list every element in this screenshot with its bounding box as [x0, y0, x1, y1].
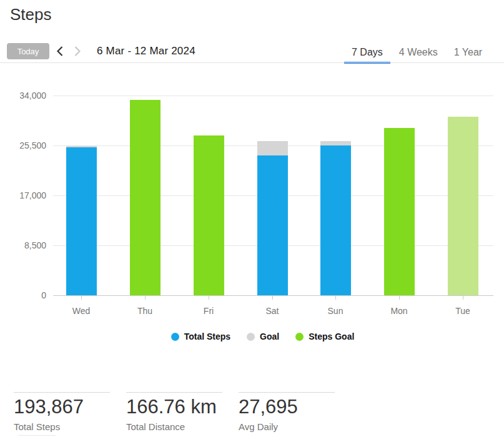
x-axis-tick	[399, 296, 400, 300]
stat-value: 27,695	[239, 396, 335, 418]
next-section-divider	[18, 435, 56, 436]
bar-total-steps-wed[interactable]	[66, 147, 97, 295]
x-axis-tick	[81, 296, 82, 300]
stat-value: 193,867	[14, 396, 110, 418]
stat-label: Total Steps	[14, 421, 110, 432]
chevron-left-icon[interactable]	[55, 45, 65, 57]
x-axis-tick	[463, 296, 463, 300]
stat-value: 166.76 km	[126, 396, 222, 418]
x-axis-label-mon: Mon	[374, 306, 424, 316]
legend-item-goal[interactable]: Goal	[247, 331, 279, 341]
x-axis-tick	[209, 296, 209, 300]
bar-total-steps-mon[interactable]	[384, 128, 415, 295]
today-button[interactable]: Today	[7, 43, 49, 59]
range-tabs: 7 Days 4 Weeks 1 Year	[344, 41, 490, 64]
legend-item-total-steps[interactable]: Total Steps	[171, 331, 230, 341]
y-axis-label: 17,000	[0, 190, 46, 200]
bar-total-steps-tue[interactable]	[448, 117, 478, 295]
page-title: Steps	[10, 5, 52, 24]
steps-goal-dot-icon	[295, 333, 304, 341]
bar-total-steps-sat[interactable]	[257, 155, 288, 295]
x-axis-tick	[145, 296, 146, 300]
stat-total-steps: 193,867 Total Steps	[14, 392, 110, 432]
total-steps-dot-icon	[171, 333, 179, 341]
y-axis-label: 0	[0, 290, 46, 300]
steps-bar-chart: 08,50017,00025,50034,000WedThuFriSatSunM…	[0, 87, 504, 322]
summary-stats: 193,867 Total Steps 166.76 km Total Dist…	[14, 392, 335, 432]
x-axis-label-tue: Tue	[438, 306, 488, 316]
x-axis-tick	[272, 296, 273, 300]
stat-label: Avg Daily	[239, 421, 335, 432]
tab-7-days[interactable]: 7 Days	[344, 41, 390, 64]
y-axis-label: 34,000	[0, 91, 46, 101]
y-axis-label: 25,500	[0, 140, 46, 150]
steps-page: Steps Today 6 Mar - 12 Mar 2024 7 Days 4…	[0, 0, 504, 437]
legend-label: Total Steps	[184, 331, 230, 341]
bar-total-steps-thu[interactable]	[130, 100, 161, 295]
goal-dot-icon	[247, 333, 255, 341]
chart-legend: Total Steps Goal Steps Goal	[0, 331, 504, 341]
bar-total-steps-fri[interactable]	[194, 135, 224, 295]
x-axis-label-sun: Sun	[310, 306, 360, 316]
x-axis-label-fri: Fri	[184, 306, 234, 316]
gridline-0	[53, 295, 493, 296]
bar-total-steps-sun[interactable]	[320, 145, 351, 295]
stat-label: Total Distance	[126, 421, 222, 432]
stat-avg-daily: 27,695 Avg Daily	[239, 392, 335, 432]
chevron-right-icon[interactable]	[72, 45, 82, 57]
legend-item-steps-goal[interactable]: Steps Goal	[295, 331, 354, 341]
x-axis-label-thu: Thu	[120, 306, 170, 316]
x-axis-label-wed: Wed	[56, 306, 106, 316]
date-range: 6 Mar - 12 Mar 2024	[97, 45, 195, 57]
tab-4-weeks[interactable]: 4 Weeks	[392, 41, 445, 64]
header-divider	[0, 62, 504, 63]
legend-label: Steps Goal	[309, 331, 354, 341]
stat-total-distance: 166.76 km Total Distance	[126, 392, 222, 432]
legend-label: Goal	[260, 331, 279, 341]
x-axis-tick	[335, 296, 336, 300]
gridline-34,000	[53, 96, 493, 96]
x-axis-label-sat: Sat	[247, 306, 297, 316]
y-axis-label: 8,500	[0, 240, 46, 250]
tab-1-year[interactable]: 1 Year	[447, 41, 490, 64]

▶ AIM OF THE EXERCISE
Scan each line above for the string "icon". Give the tally and nothing else.

▶ SOLUTION
5